Yes, Karen, that picnic basket picture your neighbor plucked from your catalog is so your family won’t be complete without that specific consumer product. Idiot.
35% done with Choking Victim
Her neighbor, Puldron, is at least interesting. I like that he’s going through her mail, though why he’d be interested in the world’s dullest human must only be because Karen is the world’s dullest human – which would then add a distinction making her not boring, so maybe she’s the world’s 111th most boring person.
30% done with Choking Victim
Men walking past her window berating faceless entities on their phones. So nobody has a face, is that what we’re after, no identity? Please be about that.
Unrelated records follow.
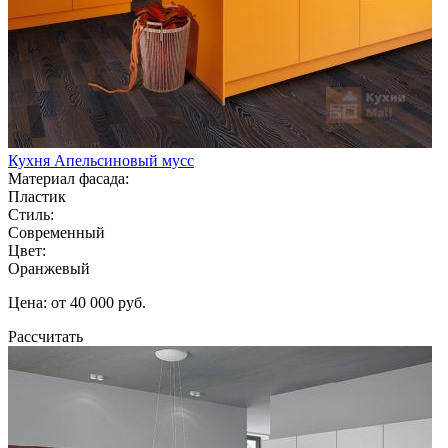
Кухня Апельсиновый мусс
Материал фасада:
Пластик
Стиль:
Современный
Цвет:
Оранжевый
Цена: от 40 000 руб.
Рассчитать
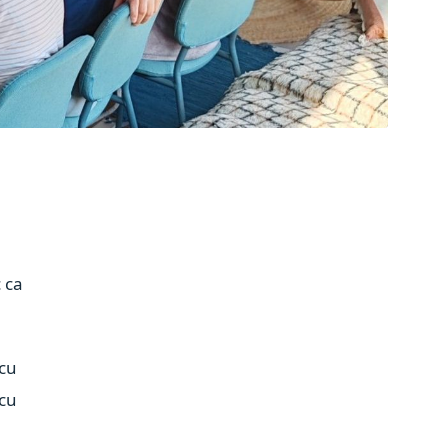
c ca
 cu
 cu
“Without a steady stream of well-articulated adult speech, an infant might lag in its development.” I suppose this could be about our author?
Karen has about as much personality and mind as tepid bathwater.
25% done with Choking Victim
Oh, yes please, let me read about a character who can’t remember what a loved ones face looks like when they’re away because that’s original, especially when the face in question is as vanilla as a soggy envelope full of warm air.
This is dreadful.
20% done with Choking Victim
His normal face was enough information fur Karen to have” peered into every crevice of his personality “? So… he has no personality then? Other than building libraries in China that block the nice view of rivers?
15% done with Choking Victim
We’re told there’s no conflict in the home. OK, great, so then do we have a story? No conflict means no story.
He had a “healthy, normal face”. Wow, I’m on the edge of my seat here!
It’s like I’m being dared to finish this story without falling asleep in the middle of it and then waking up with no memory of ever having read anything.
10% done with Choking Victim
“She felt lovelier without him around,” what’s the opposite of a profound observation? “but while he was away she could have her own alone time with her daughter.” God this is a boring sentence, the sort of thing you’d see on Facebook. This is not important information, it’s dull.
Karen = Not Chinese.
5% done with Choking Victim
Sort of a dull opening.
Is she Chinese?
The library will block the view of the best view of the river.
17% done with Middlemarch
B2;C17
“One must be poor to know the luxury of giving!” So true
“it was plain that a vicar might be adored by his womankind as the king of men and preachers, and yet be held by them to stand in much need of their direction.” and then Mr. Lydgate goes on about his insects because he likes them better perhaps than his flock.
“… you wear the harness and draw a good deal where your yoke-fellows pull you”
17% done with Middlemarch
B2;C16.1
Rosamond, though I don’t like her, is a great character. She’s just as ambitious as Lydgate, and is just as clever as him. She might not be book smart, but she’s smart in people, and herself. So her cynicism about Middlemarch is somewhat founded since she is, in a way, a little better than the people around her. Yet we call her a snob and Lydgate is just ambitious. Why is she seen as less than him?
17% done with Middlemarch
B2;C16
Middlemarch is not interested in anyone who is qualified, only in whom will fit in.
Lydgate believes what Rosamond says is all the more correct because of how she says something, not in what she says. It’s all image.